§ Task prompt
For the records that follow, please set down exactly the lines between the one holding "Si desea boleta" and the one holding "Productos relacionados", inclusive, and only those.

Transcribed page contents
================

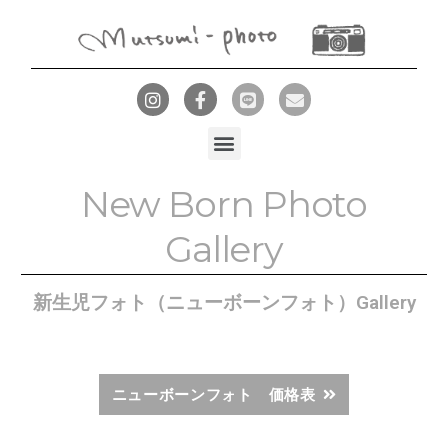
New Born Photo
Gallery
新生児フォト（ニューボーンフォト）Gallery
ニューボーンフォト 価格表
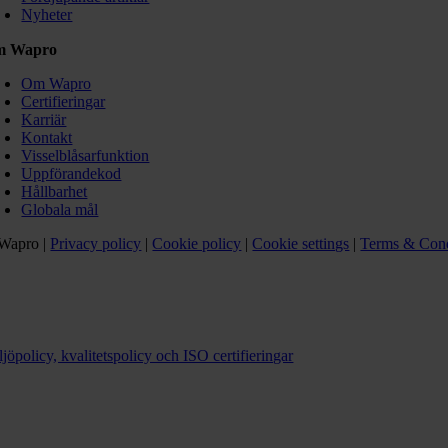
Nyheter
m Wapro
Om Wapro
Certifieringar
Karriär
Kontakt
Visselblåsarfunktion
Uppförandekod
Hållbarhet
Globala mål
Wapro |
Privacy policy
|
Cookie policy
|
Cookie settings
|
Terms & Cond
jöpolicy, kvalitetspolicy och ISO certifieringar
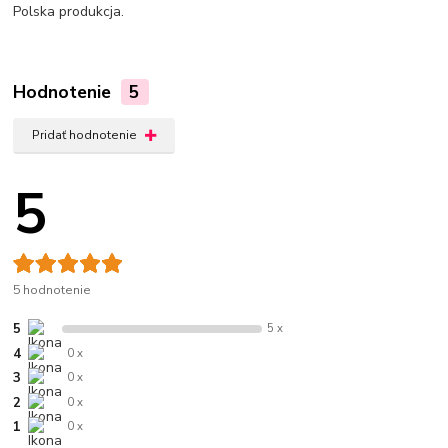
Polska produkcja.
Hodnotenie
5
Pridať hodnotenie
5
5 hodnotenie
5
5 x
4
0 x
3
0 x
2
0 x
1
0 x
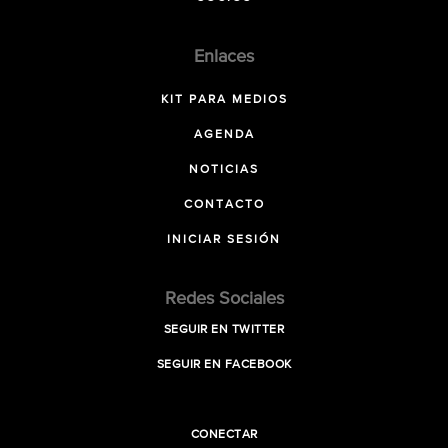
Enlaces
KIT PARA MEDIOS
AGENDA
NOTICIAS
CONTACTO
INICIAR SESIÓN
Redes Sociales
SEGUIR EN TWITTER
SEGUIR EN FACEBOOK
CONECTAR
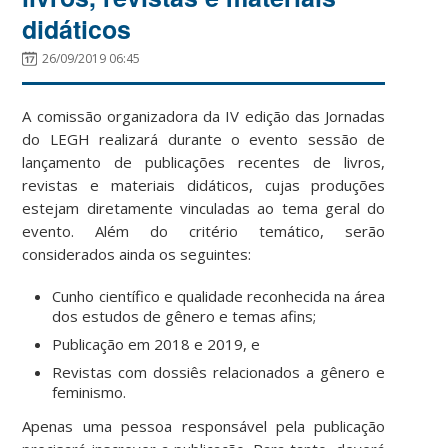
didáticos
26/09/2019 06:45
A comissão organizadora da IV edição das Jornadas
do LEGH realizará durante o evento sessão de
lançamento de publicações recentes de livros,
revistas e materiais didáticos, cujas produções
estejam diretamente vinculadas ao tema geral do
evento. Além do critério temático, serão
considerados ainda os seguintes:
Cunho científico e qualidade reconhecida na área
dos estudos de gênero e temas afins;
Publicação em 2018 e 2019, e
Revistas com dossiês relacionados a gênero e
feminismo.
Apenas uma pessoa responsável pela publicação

================

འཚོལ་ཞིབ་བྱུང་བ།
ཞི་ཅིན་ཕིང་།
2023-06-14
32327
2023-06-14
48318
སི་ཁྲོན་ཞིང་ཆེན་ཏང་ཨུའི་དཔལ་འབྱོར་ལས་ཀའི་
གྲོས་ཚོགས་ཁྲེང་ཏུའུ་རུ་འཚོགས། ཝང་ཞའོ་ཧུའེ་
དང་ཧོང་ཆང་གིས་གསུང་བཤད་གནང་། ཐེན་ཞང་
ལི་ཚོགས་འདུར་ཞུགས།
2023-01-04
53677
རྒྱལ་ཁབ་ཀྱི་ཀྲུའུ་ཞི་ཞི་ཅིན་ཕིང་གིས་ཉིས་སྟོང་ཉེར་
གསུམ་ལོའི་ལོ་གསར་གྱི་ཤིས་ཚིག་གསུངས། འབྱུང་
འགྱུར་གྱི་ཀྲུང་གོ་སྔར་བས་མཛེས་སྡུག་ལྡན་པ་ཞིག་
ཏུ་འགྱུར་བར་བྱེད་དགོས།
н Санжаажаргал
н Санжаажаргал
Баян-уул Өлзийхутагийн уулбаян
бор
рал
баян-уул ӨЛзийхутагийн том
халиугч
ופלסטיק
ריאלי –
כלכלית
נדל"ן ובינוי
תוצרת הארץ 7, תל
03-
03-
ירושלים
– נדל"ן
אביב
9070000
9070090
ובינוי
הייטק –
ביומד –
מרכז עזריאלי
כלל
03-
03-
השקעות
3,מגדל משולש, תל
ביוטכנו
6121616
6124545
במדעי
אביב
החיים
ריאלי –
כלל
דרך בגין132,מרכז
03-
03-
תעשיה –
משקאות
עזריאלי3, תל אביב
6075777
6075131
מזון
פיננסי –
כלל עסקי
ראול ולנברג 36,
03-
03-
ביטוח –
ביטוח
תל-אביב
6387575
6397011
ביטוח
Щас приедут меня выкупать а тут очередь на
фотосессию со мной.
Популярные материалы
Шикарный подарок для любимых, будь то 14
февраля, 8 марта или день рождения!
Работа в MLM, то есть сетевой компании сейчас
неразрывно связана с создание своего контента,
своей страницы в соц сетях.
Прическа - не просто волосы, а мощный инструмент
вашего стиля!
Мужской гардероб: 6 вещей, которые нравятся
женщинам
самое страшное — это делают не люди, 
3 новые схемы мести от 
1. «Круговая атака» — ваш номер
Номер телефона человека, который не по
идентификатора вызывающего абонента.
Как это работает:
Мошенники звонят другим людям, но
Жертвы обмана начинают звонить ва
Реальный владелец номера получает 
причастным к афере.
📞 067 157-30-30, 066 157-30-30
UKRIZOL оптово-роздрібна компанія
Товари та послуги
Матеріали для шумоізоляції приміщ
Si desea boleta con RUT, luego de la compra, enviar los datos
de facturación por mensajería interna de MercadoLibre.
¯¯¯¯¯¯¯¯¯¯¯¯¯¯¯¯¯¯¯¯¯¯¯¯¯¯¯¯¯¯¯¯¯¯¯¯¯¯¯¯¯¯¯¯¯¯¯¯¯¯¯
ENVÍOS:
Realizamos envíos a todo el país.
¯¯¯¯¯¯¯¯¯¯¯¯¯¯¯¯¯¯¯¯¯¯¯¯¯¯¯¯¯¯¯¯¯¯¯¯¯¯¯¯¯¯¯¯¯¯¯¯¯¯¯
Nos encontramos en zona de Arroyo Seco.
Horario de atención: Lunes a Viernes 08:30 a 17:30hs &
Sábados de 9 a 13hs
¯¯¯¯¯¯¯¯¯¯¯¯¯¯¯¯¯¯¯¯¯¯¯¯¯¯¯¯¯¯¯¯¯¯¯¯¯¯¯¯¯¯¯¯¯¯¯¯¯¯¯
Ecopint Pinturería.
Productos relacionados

================

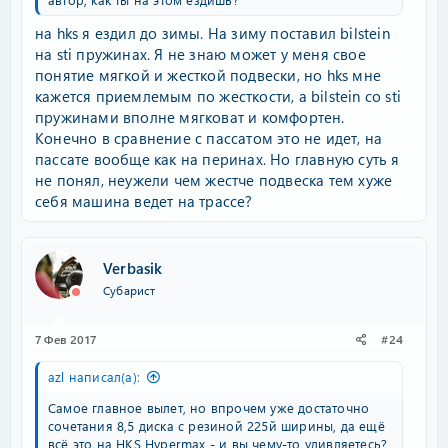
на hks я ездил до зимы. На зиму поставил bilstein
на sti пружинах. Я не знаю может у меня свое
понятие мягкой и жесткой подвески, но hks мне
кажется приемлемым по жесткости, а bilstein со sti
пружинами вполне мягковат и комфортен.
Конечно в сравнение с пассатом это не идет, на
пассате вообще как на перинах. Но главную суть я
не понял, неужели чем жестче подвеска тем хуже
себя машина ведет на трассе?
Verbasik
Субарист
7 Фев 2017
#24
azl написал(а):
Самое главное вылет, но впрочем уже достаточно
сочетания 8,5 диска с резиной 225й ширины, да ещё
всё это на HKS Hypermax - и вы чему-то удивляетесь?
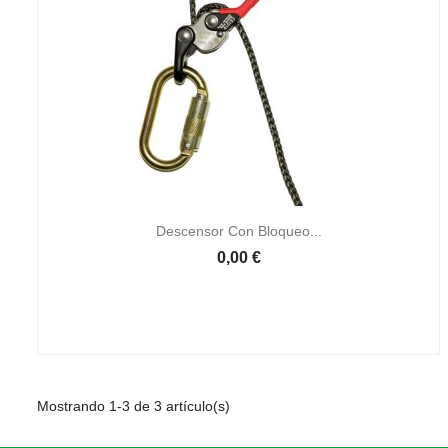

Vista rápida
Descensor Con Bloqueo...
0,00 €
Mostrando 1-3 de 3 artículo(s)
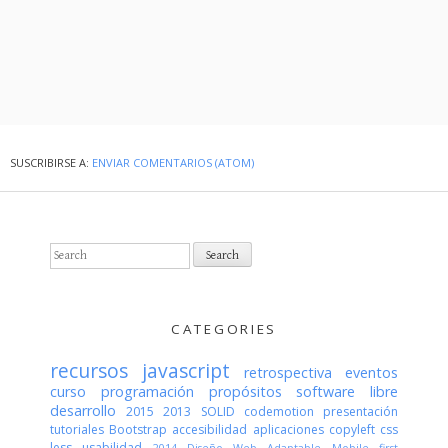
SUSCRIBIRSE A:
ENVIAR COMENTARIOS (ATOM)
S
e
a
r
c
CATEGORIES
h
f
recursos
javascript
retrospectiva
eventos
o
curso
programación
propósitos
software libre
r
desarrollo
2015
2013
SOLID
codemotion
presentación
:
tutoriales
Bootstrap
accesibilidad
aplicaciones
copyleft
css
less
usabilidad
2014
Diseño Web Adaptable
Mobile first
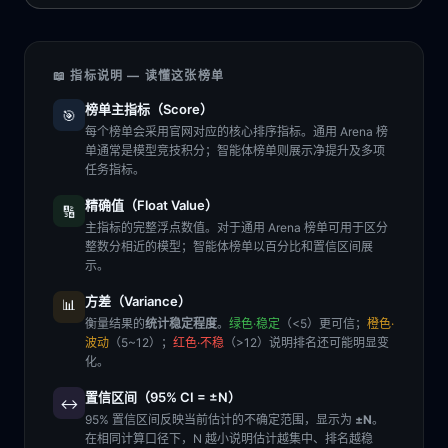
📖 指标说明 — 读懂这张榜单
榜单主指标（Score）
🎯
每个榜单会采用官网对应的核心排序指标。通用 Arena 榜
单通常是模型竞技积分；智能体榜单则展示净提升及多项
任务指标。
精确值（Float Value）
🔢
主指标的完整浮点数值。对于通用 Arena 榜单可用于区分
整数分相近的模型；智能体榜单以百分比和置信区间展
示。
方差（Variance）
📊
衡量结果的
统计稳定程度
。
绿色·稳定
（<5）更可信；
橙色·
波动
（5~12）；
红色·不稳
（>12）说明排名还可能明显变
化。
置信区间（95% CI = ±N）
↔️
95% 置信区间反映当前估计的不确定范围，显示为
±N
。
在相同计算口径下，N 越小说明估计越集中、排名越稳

================

§ Result below
Si desea boleta con RUT, luego de la compra, enviar los datos
de facturación por mensajería interna de MercadoLibre.
¯¯¯¯¯¯¯¯¯¯¯¯¯¯¯¯¯¯¯¯¯¯¯¯¯¯¯¯¯¯¯¯¯¯¯¯¯¯¯¯¯¯¯¯¯¯¯¯¯¯¯
ENVÍOS:
Realizamos envíos a todo el país.
¯¯¯¯¯¯¯¯¯¯¯¯¯¯¯¯¯¯¯¯¯¯¯¯¯¯¯¯¯¯¯¯¯¯¯¯¯¯¯¯¯¯¯¯¯¯¯¯¯¯¯
Nos encontramos en zona de Arroyo Seco.
Horario de atención: Lunes a Viernes 08:30 a 17:30hs &
Sábados de 9 a 13hs
¯¯¯¯¯¯¯¯¯¯¯¯¯¯¯¯¯¯¯¯¯¯¯¯¯¯¯¯¯¯¯¯¯¯¯¯¯¯¯¯¯¯¯¯¯¯¯¯¯¯¯
Ecopint Pinturería.
Productos relacionados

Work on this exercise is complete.